» **WHAT IS BEING ASKED**:
If a line in the entries below holds the string "LAKES", copy it.

» **EXERCISE MATERIALS**:

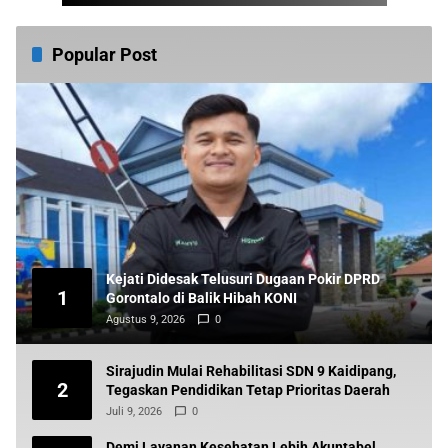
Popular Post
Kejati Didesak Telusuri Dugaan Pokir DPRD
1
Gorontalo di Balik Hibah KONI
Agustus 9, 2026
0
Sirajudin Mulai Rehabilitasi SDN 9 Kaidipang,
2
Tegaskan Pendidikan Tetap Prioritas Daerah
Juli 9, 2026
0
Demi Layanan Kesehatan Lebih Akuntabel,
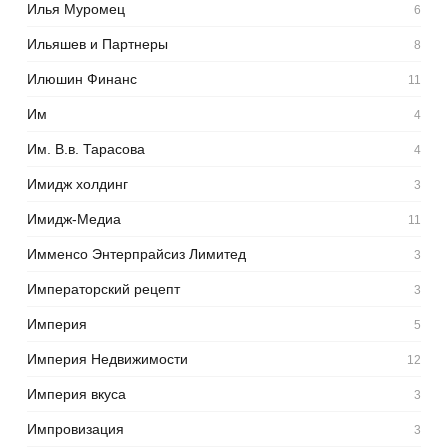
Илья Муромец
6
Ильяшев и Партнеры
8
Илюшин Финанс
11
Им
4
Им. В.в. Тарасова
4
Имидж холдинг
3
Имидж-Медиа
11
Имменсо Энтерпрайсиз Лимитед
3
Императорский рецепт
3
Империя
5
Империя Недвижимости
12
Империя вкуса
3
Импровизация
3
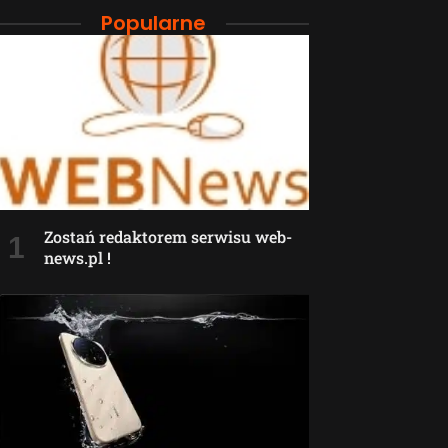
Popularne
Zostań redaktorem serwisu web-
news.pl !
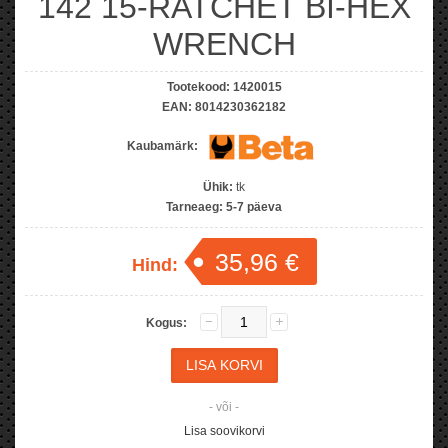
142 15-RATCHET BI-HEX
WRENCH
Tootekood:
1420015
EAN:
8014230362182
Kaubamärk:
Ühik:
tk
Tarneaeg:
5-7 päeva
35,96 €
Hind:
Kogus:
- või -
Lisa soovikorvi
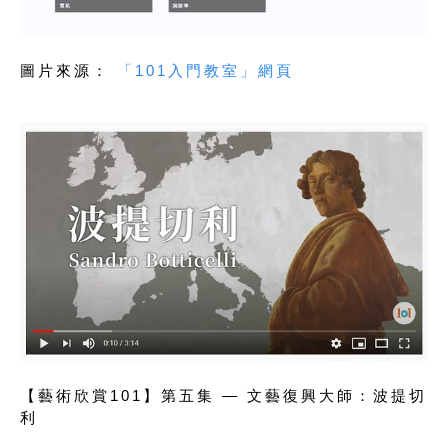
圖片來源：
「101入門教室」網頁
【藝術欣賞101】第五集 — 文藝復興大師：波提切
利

* * *

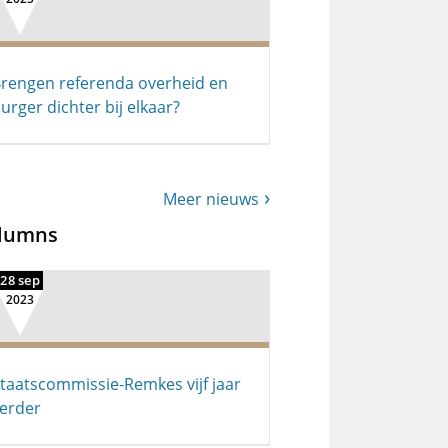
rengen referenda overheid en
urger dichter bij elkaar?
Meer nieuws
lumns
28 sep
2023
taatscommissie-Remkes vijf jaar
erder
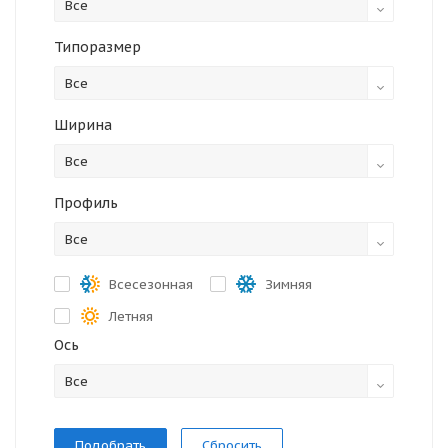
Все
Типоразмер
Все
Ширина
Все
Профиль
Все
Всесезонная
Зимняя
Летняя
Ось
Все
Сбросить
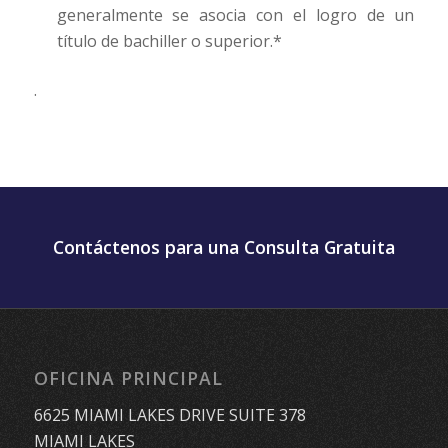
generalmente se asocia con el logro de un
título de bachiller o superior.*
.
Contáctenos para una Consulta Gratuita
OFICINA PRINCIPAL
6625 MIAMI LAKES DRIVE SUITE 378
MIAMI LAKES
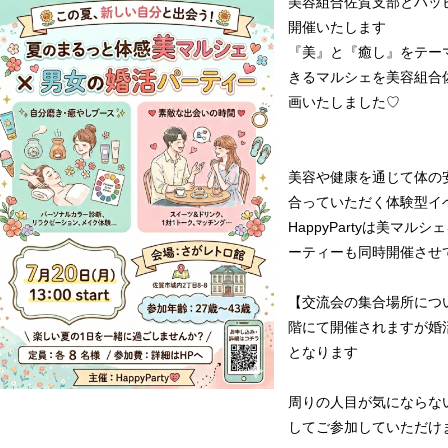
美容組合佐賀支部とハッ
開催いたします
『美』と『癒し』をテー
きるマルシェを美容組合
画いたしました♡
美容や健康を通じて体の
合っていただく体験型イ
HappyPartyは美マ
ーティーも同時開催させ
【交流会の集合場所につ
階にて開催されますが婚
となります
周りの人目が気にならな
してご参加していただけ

* * *

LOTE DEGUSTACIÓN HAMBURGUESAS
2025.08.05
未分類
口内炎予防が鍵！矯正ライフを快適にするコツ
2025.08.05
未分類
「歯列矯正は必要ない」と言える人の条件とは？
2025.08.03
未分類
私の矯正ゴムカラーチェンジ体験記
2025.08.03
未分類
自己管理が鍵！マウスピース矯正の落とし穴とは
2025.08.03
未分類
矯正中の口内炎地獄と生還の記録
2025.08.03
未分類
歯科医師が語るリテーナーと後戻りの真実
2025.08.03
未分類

» **EXERCISE OUTPUT**:
6625 MIAMI LAKES DRIVE SUITE 378
MIAMI LAKES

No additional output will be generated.